- _EXERCISE DIRECTIONS_
Scan the records for the word "prières". Copy each line that includes it.

- _RECORDS PROVIDED_
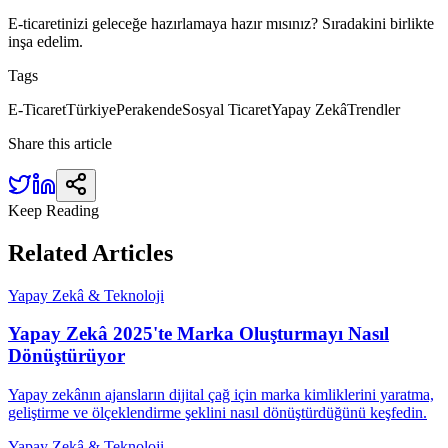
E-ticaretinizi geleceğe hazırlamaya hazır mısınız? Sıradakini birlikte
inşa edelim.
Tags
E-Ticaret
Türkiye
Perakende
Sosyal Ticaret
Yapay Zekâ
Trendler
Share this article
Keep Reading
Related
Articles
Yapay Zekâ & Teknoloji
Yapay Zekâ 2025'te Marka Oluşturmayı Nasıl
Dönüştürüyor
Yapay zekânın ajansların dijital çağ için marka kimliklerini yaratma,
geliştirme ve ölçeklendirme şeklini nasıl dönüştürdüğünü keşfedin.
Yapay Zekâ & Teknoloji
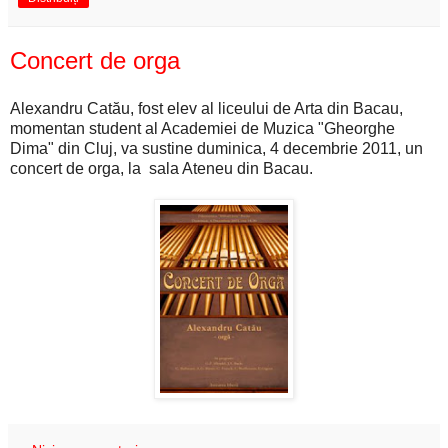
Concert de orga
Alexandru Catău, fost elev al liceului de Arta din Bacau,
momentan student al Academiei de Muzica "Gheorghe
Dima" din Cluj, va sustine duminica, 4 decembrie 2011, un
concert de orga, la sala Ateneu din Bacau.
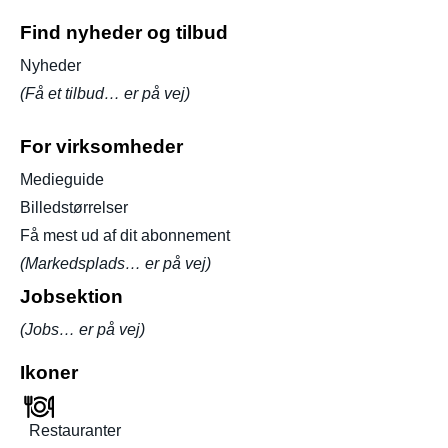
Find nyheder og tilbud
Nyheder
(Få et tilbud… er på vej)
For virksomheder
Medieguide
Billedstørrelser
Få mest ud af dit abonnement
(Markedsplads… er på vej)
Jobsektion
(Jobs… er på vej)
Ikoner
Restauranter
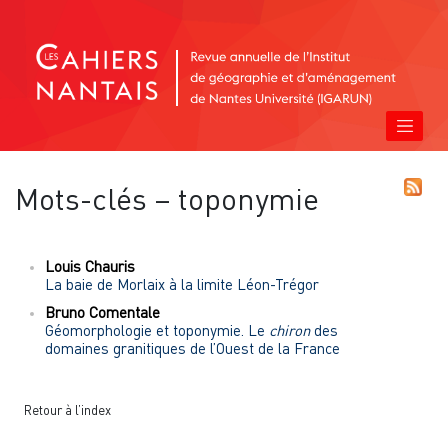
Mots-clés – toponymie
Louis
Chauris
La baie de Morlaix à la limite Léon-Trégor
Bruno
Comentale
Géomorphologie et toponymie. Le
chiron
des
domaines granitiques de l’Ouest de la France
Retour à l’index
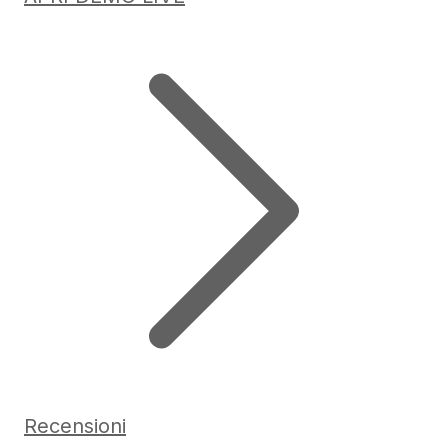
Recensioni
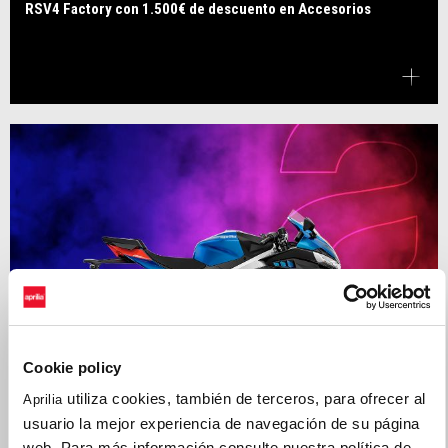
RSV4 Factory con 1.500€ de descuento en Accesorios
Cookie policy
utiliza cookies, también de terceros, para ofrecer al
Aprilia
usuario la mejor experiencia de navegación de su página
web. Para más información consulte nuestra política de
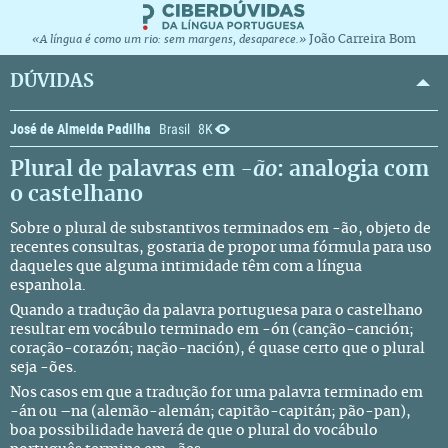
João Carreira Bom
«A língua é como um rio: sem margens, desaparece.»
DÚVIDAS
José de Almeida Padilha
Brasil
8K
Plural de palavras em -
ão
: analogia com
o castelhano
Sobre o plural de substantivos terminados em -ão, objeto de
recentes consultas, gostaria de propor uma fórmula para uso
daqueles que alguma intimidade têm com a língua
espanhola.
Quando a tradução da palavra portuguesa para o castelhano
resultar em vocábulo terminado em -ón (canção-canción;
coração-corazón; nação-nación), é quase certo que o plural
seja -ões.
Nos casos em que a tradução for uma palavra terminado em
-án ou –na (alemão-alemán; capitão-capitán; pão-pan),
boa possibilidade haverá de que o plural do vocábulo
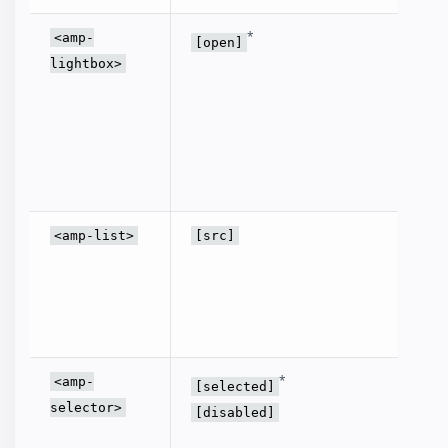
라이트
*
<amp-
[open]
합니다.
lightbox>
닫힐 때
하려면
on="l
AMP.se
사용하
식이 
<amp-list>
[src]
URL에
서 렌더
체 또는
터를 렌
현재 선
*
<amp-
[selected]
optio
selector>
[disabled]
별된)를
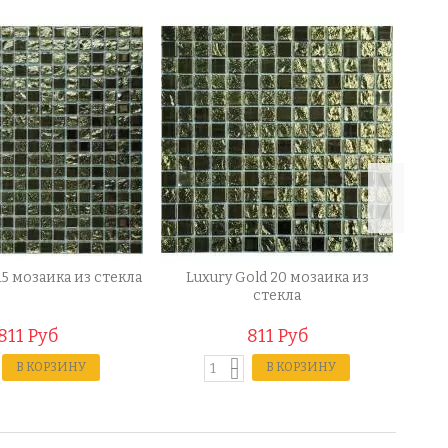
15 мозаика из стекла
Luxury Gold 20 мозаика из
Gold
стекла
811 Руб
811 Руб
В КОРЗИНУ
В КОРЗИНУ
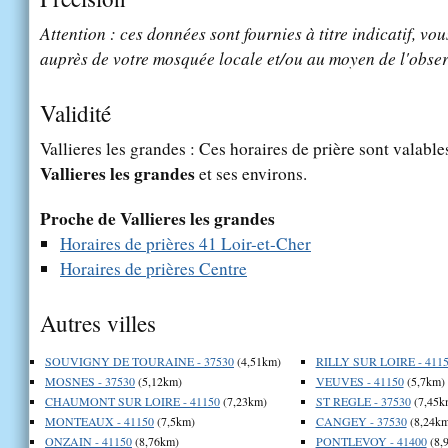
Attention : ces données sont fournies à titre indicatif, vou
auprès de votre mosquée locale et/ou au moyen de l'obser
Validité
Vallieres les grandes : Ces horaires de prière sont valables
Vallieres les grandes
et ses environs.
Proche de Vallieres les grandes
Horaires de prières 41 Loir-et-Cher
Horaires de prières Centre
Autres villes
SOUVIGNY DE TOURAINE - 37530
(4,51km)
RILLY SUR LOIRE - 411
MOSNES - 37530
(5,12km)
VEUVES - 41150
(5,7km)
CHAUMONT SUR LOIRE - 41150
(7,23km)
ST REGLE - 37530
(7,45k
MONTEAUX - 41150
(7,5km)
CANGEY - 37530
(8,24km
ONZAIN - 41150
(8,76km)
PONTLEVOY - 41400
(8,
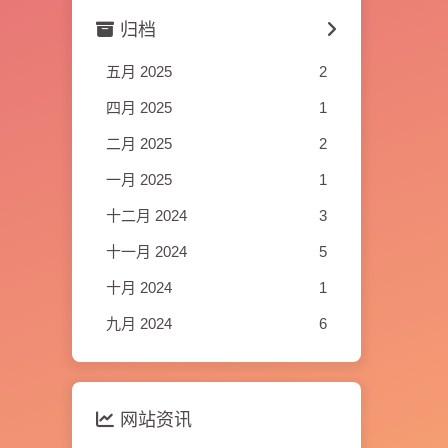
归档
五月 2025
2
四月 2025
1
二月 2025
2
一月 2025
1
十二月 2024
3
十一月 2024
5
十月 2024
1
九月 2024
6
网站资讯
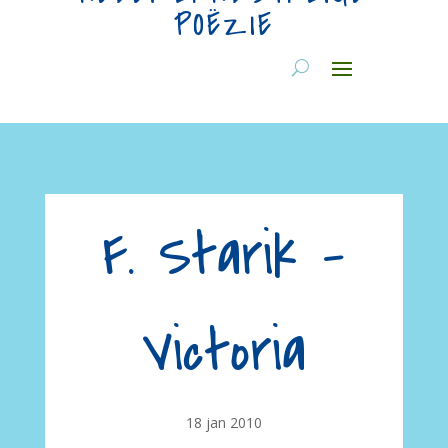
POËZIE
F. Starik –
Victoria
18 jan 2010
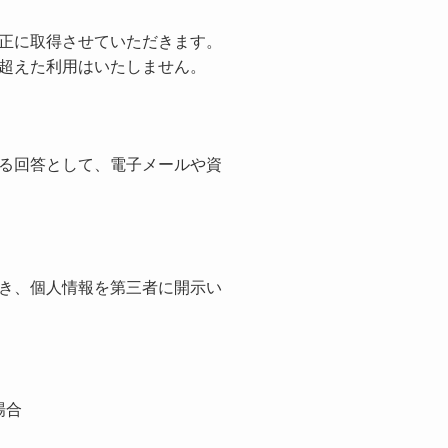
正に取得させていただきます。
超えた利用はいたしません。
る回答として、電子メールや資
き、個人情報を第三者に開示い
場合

- _REPLY TO THE EXERCISE_
Horaires de prières 41 Loir-et-Cher
Horaires de prières Centre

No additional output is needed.